Week of Events
Monday Bluegrass and Brisket
Monday Bluegrass and Brisket
Remnant Satellite location with the Royer Family Band. Food and drink establishment. (This is the old Atwood's place.)
Bluegrass Tuesdays at Lily P’s Fried Chicken & Oysters
Bluegrass Tuesdays at Lily P’s Fried Chicken & Oysters
Bluegrass Tuesdays began in Central Square in Cambridge in September of 1993 and has since grown to host regional and national artists on stage and serve as a weekly gathering place for the local bluegrass community. For 27 years, Tuesday Night Bluegrass at The Cantab Lounge was hosted by Geoff Bartley, about whom reviewer Nate Dow wrote, “If Massachusetts were ever to appoint a Folk Laureate, the honor would have to go to the one and only Geoff Bartley." Geoff welcomed nationally-known bluegrass artists to the stage such as Dale Ann Bradley, Tony Trischka, Darol Anger, David Grier, Missy Raines, Jim Hurst, Chris Jones, Molly Tuttle, and the late James King. Bluegrass Tuesdays have also been a place where many bluegrass musicians have met and “cut their teeth”, including members of The Infamous Stringdusters, Crooked Still, Della Mae, The Gibson Brothers, The Steep Canyon Rangers, Frank Solivan & Dirty Kitchen, The Po' Ramblin' Boys, Mile Twelve, and Joy Kills Sorrow. Bluegrass Tuesdays are now hosted by Tony Watt and held at chef Chris Parsons' restaurant Lily P's Fried Chicken & Oysters in Kendall Square in Cambridge.

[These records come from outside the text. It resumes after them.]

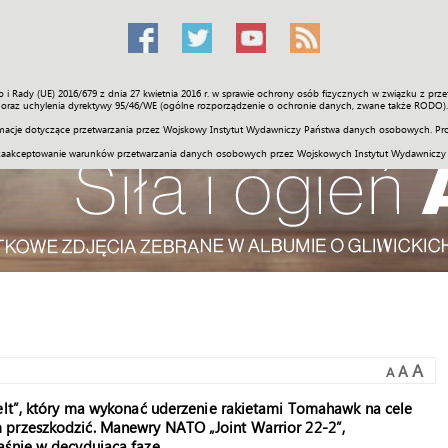
o i Rady (UE) 2016/679 z dnia 27 kwietnia 2016 r. w sprawie ochrony osób fizycznych w związku z 
Świat
Społeczność
Sport
Historia
Galerie
Wideo
ENGLI
oraz uchylenia dyrektywy 95/46/WE (ogólne rozporządzenie o ochronie danych, zwane także RODO).
acje dotyczące przetwarzania przez Wojskowy Instytut Wydawniczy Państwa danych osobowych. Pro
zaakceptowanie warunków przetwarzania danych osobowych przez Wojskowych Instytut Wydawniczy
A
A
A
velt”, który ma wykonać uderzenie rakietami Tomahawk na cele
 przeszkodzić. Manewry NATO „Joint Warrior 22-2”,
aśnie w decydującą fazę.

Bluegrass Throedown at Nick-a-Nees
Bluegrass Throedown at Nick-a-Nees
Bluegrass every week featuring local and touring bands from all over New England and beyond. Wednesdays 8:30 - Cash only bar, tip the band, too! Providence, RI's finest dive bar.
Bluegrass Music Through the Years with The Splinters
Bluegrass Music Through the Years with The Splinters
The program surveys bluegrass music from its roots in early country and fiddle/banjo music to more progressive acoustic music with the same instrumentation. The Splinters cover old time fiddle tunes and The Carter Family to Bill Monroe, Flatt and Scruggs, The Stanley Brothers, and other traditional bands, landing in more progressive groups such as David Grisman, Bela Fleck, and modern ‘old time’ like John Hartford and Andrew Marlin. Participants will learn about these different styles of music and what makes them unique, but part of the same fabric. We will also discuss the role of each instrument in the group and how that creates the whole sound you experience. There will be plenty of music involved. The Splinters, a bluegrass and old-time string band from Massachusetts, deliver a relentless groove to accompany their tight 3-part harmonies. Tom Pritchard (fiddle) brings the heat to his fiddle playing. J Johnson (mandolin) adds a jazzy flair to his breaks. Chris Reckling (guitar, banjo) picks solid rhythm and punchy leads on top of Garrett Wallace’s grooving bass fiddle. A Splinters set veers from straight ahead bluegrass to traditional fiddle tunes and back, with the occasional detour into a modern song. They released their first album as a quartet, “Grey Owl”. Their second album, “In the Pale Moonlight“, was released in August, 2023. Both are available on all major streaming platforms and on Bandcamp.